I Pre-Reading Activities

 Predictions: Using a Pre-reading Organizer

Directions: Examine the title of the post and of the actual article. Next examine  any photos. Write a paragraph describing what you think this article will discuss. A pre-reading organizer may be used.

Pre-reading chart by J. Swann

 

II. While Reading Activities

Word Inference

Directions: Try to infer the meanings of the words in bold taken from the article. You use a dictionary, thesaurus, and Word Chart for assistance.

  1. A  Bouncer has advice for  parents.
  2. A referee also had some sound advice to stop kids from fighting.
  3. These conflict resolution experts know how to stop fights before and after they start.
  4. But would their techniques work on my brawling twins?
  5. Apparently even Jimmy Fallon works from home now.
  6. Shouting siblings saturate the backgrounds of video posts.
  7. Even before the pandemic had confined us to our homes, parents were seeking help from therapists.
  8. My twin 5-year-olds, Penny and Layla, are sweet but hell raisers when provoked.
  9. Sometimes, I channel my inner yogi and lead an impromptu group meditation.
  10. I like to hide from the bickering and guzzle rosé.

 

Grammar Focus: Identifying Prepositions

Directions: The following sentences are from the news article.  For each sentence choose the correct preposition from the choices listed.

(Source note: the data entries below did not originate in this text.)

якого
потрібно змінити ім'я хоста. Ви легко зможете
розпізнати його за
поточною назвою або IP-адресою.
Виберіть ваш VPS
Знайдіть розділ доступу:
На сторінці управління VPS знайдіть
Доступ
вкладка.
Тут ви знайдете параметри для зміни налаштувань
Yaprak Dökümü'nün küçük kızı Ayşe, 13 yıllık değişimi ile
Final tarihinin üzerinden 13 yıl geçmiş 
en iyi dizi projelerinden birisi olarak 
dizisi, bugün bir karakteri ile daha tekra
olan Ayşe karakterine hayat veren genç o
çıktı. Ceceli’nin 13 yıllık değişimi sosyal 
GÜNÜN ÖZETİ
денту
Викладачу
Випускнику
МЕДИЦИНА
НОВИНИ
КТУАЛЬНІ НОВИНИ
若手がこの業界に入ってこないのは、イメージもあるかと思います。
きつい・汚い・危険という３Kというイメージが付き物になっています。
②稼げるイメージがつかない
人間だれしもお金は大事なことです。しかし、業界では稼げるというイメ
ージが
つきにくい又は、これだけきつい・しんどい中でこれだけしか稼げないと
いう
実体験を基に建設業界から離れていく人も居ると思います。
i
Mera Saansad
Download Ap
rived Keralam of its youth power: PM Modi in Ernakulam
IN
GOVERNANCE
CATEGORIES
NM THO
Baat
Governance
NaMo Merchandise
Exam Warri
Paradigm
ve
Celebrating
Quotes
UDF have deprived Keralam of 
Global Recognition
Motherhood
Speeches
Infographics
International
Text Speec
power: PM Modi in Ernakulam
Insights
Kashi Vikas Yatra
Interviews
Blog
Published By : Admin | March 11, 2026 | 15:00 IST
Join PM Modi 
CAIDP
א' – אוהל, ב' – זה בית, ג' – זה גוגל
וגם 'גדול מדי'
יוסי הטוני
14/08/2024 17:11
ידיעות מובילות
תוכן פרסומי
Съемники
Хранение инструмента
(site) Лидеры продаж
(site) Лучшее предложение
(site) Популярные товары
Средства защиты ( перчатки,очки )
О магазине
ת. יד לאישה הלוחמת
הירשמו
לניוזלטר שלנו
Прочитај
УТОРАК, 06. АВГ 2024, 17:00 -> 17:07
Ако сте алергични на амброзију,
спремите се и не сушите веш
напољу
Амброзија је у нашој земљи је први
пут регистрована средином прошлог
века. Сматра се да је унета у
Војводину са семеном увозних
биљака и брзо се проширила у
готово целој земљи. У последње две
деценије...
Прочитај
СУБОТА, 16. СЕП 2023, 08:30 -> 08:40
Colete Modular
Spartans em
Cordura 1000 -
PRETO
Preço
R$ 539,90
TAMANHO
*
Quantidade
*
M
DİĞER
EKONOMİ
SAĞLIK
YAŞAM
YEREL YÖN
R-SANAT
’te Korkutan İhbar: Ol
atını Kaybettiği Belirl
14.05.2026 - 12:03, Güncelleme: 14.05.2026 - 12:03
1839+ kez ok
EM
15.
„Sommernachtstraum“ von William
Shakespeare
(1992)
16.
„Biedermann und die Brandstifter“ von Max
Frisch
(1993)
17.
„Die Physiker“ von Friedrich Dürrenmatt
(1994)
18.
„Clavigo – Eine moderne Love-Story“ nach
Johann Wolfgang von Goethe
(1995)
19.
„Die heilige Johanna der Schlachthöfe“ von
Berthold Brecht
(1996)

Note that not all prepositions listed are in the article.

Some Prepositions: at,  as, across, around,  by, during,  for, from, in, into,  of, on,  to, over,  off, through, up,  with, since,

As the mediator for mini quarreling versions of myself, I want to pull out my hair by the fistful. Sometimes, I channel my inner yogi and lead an impromptu group meditation. During other crises, I’ve sent us all to separate rooms, so I could hide from the bickering and guzzle rosé. At this point, I’d try just about anything.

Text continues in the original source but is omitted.